▶ Prompt
State how many lines of the data below hold the string "Hanford", giving nothing but the number.

▶ Recorded information
_ _ _ _

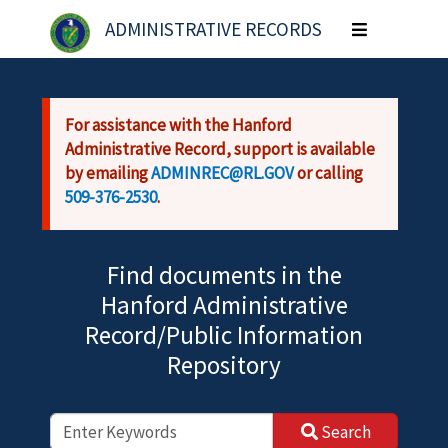
Skip to main content
ADMINISTRATIVE RECORDS
Toggle
navigation
For assistance with the Hanford
Administrative Record, support is available
by emailing
ADMINREC@RL.GOV
or calling
509-376-2530
.
Find documents in the
Hanford Administrative
Record/Public Information
Repository
Search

_ _ _ _

▶ Response area
2